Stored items
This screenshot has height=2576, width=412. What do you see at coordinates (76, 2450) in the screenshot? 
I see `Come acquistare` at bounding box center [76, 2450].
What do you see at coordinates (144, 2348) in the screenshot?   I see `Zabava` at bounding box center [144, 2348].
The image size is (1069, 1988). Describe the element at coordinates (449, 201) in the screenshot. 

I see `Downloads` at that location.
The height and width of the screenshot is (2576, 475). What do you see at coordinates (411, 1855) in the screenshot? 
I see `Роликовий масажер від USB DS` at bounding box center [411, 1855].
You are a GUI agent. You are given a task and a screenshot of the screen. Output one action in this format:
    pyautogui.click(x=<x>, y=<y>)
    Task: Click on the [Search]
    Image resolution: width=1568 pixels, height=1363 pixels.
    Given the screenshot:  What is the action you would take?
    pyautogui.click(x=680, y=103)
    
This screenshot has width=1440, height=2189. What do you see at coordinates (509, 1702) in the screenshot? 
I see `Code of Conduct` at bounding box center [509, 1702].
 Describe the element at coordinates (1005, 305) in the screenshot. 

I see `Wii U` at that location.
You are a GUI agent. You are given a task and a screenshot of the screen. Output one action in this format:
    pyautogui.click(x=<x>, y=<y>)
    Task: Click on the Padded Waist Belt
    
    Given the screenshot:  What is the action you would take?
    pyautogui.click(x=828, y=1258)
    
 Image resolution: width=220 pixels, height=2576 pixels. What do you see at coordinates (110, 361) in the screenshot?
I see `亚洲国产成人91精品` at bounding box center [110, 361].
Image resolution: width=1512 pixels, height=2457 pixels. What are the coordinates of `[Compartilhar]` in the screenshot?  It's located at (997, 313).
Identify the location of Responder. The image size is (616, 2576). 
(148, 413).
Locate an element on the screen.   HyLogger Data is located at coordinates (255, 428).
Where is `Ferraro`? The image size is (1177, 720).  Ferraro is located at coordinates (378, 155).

Task details: Output the records in full, keeping them exactly as they are.

Task result:
This screenshot has height=2576, width=412. What do you see at coordinates (76, 2450) in the screenshot? 
I see `Come acquistare` at bounding box center [76, 2450].
What do you see at coordinates (144, 2348) in the screenshot?   I see `Zabava` at bounding box center [144, 2348].
The image size is (1069, 1988). Describe the element at coordinates (449, 201) in the screenshot. 

I see `Downloads` at that location.
The height and width of the screenshot is (2576, 475). What do you see at coordinates (411, 1855) in the screenshot? 
I see `Роликовий масажер від USB DS` at bounding box center [411, 1855].
You are a GUI agent. You are given a task and a screenshot of the screen. Output one action in this format:
    pyautogui.click(x=<x>, y=<y>)
    Task: Click on the [Search]
    Image resolution: width=1568 pixels, height=1363 pixels.
    Given the screenshot:  What is the action you would take?
    pyautogui.click(x=680, y=103)
    
This screenshot has width=1440, height=2189. What do you see at coordinates (509, 1702) in the screenshot? 
I see `Code of Conduct` at bounding box center [509, 1702].
 Describe the element at coordinates (1005, 305) in the screenshot. 

I see `Wii U` at that location.
You are a GUI agent. You are given a task and a screenshot of the screen. Output one action in this format:
    pyautogui.click(x=<x>, y=<y>)
    Task: Click on the Padded Waist Belt
    
    Given the screenshot:  What is the action you would take?
    pyautogui.click(x=828, y=1258)
    
 Image resolution: width=220 pixels, height=2576 pixels. What do you see at coordinates (110, 361) in the screenshot?
I see `亚洲国产成人91精品` at bounding box center [110, 361].
Image resolution: width=1512 pixels, height=2457 pixels. What are the coordinates of `[Compartilhar]` in the screenshot?  It's located at (997, 313).
Identify the location of Responder. The image size is (616, 2576). 
(148, 413).
Locate an element on the screen.   HyLogger Data is located at coordinates (255, 428).
Where is `Ferraro`? The image size is (1177, 720).  Ferraro is located at coordinates (378, 155).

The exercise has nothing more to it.